Interpolation-Driven Machine Learning Approaches for Plume Shine Dose Estimation: A Comparison of XGBoost, Random Forest, and TabNet
Biswajit Sadhu, Kalpak Gupte, Trijit Sadhu, S. Anand
TL;DR
This work addresses the need for fast, reliable plume shine dose estimation in safety-critical radiological contexts where physics-based calculations are too slow. It introduces an interpolation-assisted ML framework that densifies sparse analytical dose tables via shape-preserving PCHIP interpolation and compares RF, XGBoost, and TabNet on 17 radionuclides across dispersion scenarios. The study shows that high-resolution training data markedly improves generalization, with XGBoost delivering the best overall accuracy ($R^2$ near 1 and $MAPE$ often below 1-3%), while TabNet benefits from dense data but lags behind tree ensembles due to its attention-based inductive bias. Interpretable analyses (permutation importance and TabNet attention) reveal that geometry–dispersion features dominate predictions and explain the observed performance hierarchy, and a Streamlit GUI provides practical deployment and scenario exploration for radiological decision support.
Abstract
Despite the success of machine learning (ML) in surrogate modeling, its use in radiation dose assessment is limited by safety-critical constraints, scarce training-ready data, and challenges in selecting suitable architectures for physics-dominated systems. Within this context, rapid and accurate plume shine dose estimation serves as a practical test case, as it is critical for nuclear facility safety assessment and radiological emergency response, while conventional photon-transport-based calculations remain computationally expensive.
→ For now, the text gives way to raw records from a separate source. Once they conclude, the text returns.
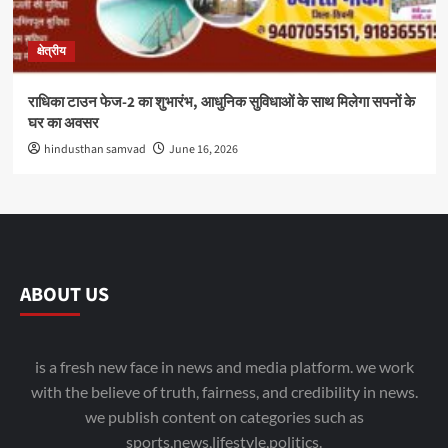
क्षेत्रीय
राधिका टाउन फेज-2 का शुभारंभ, आधुनिक सुविधाओं के साथ मिलेगा सपनों के
घर का अवसर
hindusthan samvad
June 16, 2026
ABOUT US
is a fresh new face in news and media platform. we work
with the believe of truth, fairness, and credibility in news.
we publish content on categories such as
sports,news,lifestyle,politics.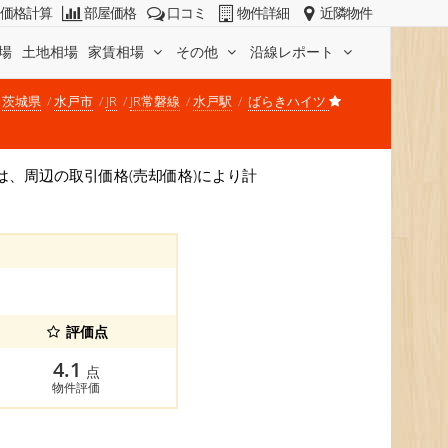
価格計算
部屋価格
口コミ
物件詳細
近隣物件
場
土地相場
家賃相場
その他
沿線レポート
茨城県
水戸市
JR
JR常磐線
水戸駅
ばらきハイツ
相場は、周辺の取引価格(売却価格)により計
評価点
4.1
点
物件評価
In this work, an interpolation-assisted ML framework was developed using discrete dose datasets generated with the pyDOSEIA suite for 17 gamma-emitting radionuclides across varying downwind distances, release heights, and atmospheric stability categories. The datasets were augmented using shape-preserving interpolation to construct dense, high-resolution training data. Two tree-based ML models (Random Forest and XGBoost) and one deep learning (DL) model (TabNet) were evaluated to examine predictive performance and sensitivity to dataset resolution. All models showed higher prediction accuracy with the interpolated high-resolution dataset than with the discrete data; however, XGBoost consistently achieved the highest accuracy. Interpretability analysis using permutation importance (tree-based models) and attention-based feature attribution (TabNet) revealed that performance differences stem from how the models utilize input features. Tree-based models focus mainly on dominant geometry-dispersion features (release height, stability category, and downwind distance), treating radionuclide identity as a secondary input, whereas TabNet distributes attention more broadly across multiple variables. For practical deployment, a web-based GUI was developed for interactive scenario evaluation and transparent comparison with photon-transport reference calculations.